How to add URLs to a Web Content Filter policy seamlessly?

Description

Having intially configured a policy or set of policies and associated it to devices in production environment, there are certain scenarios where you might need to update the policy or the entities such as apps, URLs, security protocols etc, associated with the policy. Consider this scenario where we've deployed an URL filter policy, which permits/restricts certain URLs and tis policy has been associated to devices in the production environment. To know how to add URLs to the policy without affecting your productivity, refer to the steps below:

Pre-requisites

  • Do not modify the Web Content Filter policy distributed to the devices.
  • Do not modify any other policies present in the same profile as the Web Content Filter policy.

Steps

  • On the MDM server, click on Device Mgmt from the top menu and select Groups and Devices from the left pane.
  • Click on Create Group as explained here and add a minimal number of devices to the group. This group will act as the test bed for this enterprise app update. It is recommended to have a few devices enrolled with MDM not being used in production environment, to act as test devices in case of subsequent policy and/or app updates in the future.
  • Once the group is created, click on Profiles from the left pane.

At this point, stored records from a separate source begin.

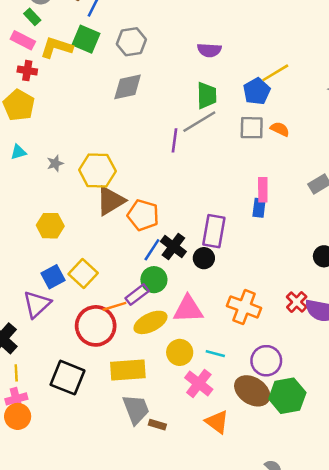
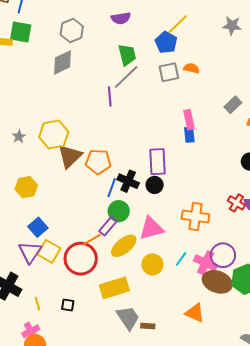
gray hexagon: (131, 42) -> (72, 31), moved
yellow square: (83, 274) -> (49, 251), moved
cyan line: (215, 354) -> (181, 259), turned -56
yellow line: (16, 373) -> (37, 304), moved
black square: (67, 378) -> (68, 305), size x0.5
pink cross: (199, 383) -> (206, 263), moved

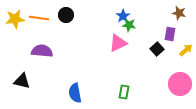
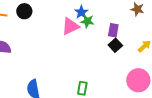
purple rectangle: (170, 34) -> (113, 30), moved
pink triangle: (118, 43) -> (70, 26), moved

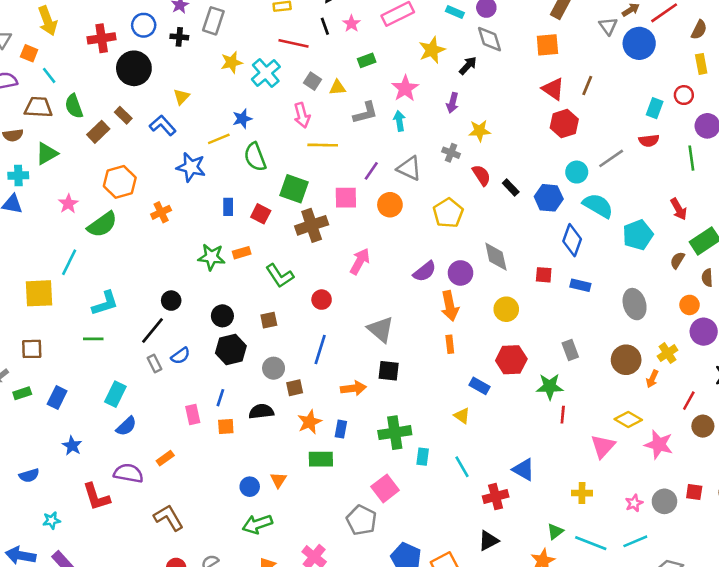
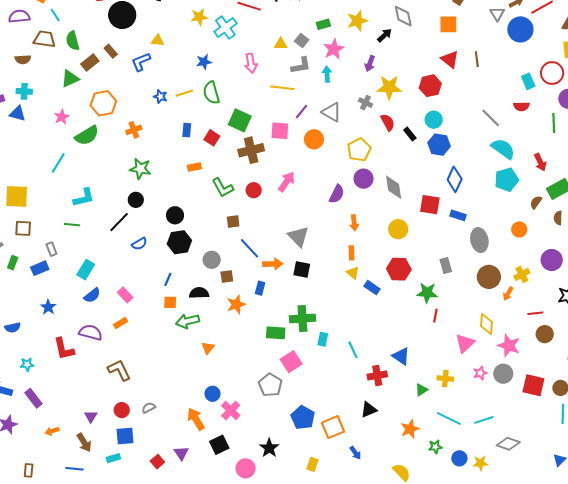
green rectangle: (367, 60) -> (323, 24), moved
gray square: (313, 81) -> (302, 40), moved
brown line: (587, 86) -> (477, 59), turned -35
red circle: (684, 95) -> (552, 73), size x1.5
yellow triangle: (181, 97) -> (158, 41), turned 48
cyan rectangle: (655, 108) -> (528, 81), turned -49
red hexagon: (564, 124) -> (430, 86), moved
blue L-shape: (163, 125) -> (141, 62), turned -75
yellow star: (479, 131) -> (389, 87), size x1.4
yellow line: (219, 139) -> (184, 93), moved
yellow line: (323, 145) -> (282, 88), moved
green triangle: (47, 154) -> (70, 79), moved
gray line: (611, 158) -> (491, 118), turned 75
blue star: (191, 167) -> (160, 96), size x0.6
cyan circle: (577, 172) -> (434, 120), moved
cyan semicircle: (598, 206) -> (503, 149), moved
green star: (211, 257) -> (140, 169), moved
purple semicircle: (425, 271) -> (337, 194), turned -30
purple circle: (461, 273) -> (364, 179), moved
red square: (544, 275) -> (430, 205), size x1.5
yellow square: (39, 293) -> (17, 196), moved
red circle: (322, 300) -> (254, 190), moved
gray ellipse: (635, 304) -> (479, 240), moved
orange circle: (690, 305) -> (519, 229), moved
orange arrow: (450, 306) -> (354, 223), size x0.7
brown square: (269, 320) -> (233, 221), moved
blue line: (320, 349) -> (249, 248), turned -65
gray rectangle: (154, 363) -> (51, 249), moved
orange arrow: (353, 388) -> (273, 264), moved
green rectangle: (22, 393) -> (13, 263), turned -56
blue rectangle: (57, 397) -> (40, 268), turned 36
red line: (689, 401) -> (535, 313), turned 49
pink rectangle: (193, 415) -> (125, 295), moved, turned -35
yellow triangle: (462, 416) -> (353, 273), moved
yellow diamond: (628, 420) -> (487, 324), turned 60
blue rectangle: (341, 429) -> (260, 288), moved
green rectangle: (321, 459) -> (276, 333), moved
blue circle: (250, 487) -> (212, 394), moved
red square: (694, 492) -> (533, 385), size x1.6
gray circle: (664, 501) -> (503, 374), moved
pink star: (634, 503) -> (480, 373), moved
green arrow: (257, 524) -> (187, 321), moved
green triangle: (555, 531) -> (421, 390), moved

Click on the Create Profile and select the require platform.
  • Select Web Content Filter from the left menu and replicate the policy being used in your production environment. 
  • Add the additional URLs to the list of blacklisted/non-blacklisted URLs. Once done, Save and Publish the profile.
  • Distribute this profile to the testbed group as explained here.
  • Once the profiles have been associated successfully, you can have the URL filter tested on these devices.
  • Once tested satisfactorily, you can distribute the updated URL filter policy incrementally to groups, one after one or if you have only one group, select smaller subset of devices in the group and then distribute the profile.
  • Thus, distribute the updated Kiosk profile to all the devices in production environment incrementally.